::: RECORDS SUPPLIED

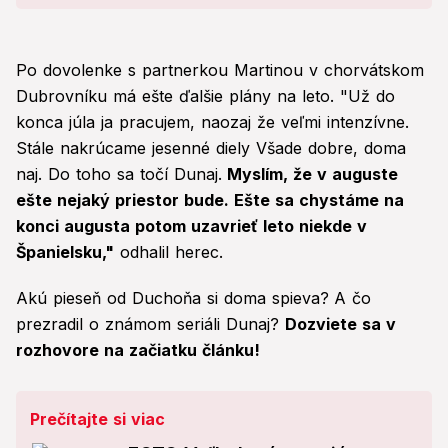
ale...
Po dovolenke s partnerkou Martinou v chorvátskom
Dubrovníku má ešte ďalšie plány na leto. "Už do
konca júla ja pracujem, naozaj že veľmi intenzívne.
Stále nakrúcame jesenné diely Všade dobre, doma
naj. Do toho sa točí Dunaj.
Myslím, že v auguste
ešte nejaký priestor bude. Ešte sa chystáme na
konci augusta potom uzavrieť leto niekde v
Španielsku,"
odhalil herec.
Akú pieseň od Duchoňa si doma spieva?
A čo
prezradil o známom seriáli Dunaj?
Dozviete sa v
rozhovore na začiatku článku!
Prečítajte si viac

::::::

TO DO:
Starting at the line that contains "Akú pieseň od Duchoňa si doma spieva?", print every line through the end of the listing, word for word. Leave out all the rest.

WORKED SOLUTION:
Akú pieseň od Duchoňa si doma spieva?
A čo
prezradil o známom seriáli Dunaj?
Dozviete sa v
rozhovore na začiatku článku!
Prečítajte si viac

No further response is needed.